Businesses in the UK have confidence in their existing harassment and sexual misconduct policies and don’t intend to review them, a new survey has found.
The survey was conducted by ICSA: The Governance Institute and recruitment specialist The Core Partnership in the aftermath of recent highly-publicised sexual harassment scandals.
It found that less than a fifth (13%) of the organisations polled say they intend to review their harassment and sexual misconduct policies and almost four-fifths (71%) do not. A further 15% of company secretaries polled were unclear.
“In one respect it is extremely positive that so few respondents indicated that changes would be made to deal with harassment and sexual misconduct,” commented Peter Swabey, Policy and Research Director at ICSA. “This seems to point to a high level of confidence in existing codes of conduct, Dignity at Work and grievance policies, whistleblowing policies and disciplinary procedures. That said, the 15% that do not know, should endeavour to find out.”

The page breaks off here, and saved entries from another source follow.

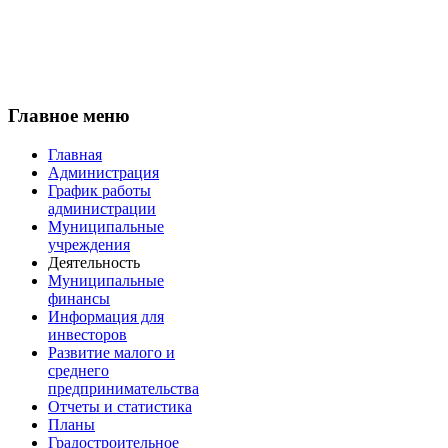
Главное меню
Главная
Администрация
График работы
администрации
Муниципальные
учреждения
Деятельность
Муниципальные
финансы
Информация для
инвесторов
Развитие малого и
среднего
предпринимательства
Отчеты и статистика
Планы
Градостроительное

“As we saw in our recent survey of FTSE 350 company secretaries for our Winter 2017 FT-ICSA Boardroom Bellwether report, 52% of respondents were satisfied or very satisfied that their board felt current policies and guidelines on sexual harassment in the workplace were fit for purpose, but 33% of respondents to that survey did not know,” he added. “Given the level of reputational risk that has been highlighted, if the matter has not yet been discussed at board level, it probably should be.”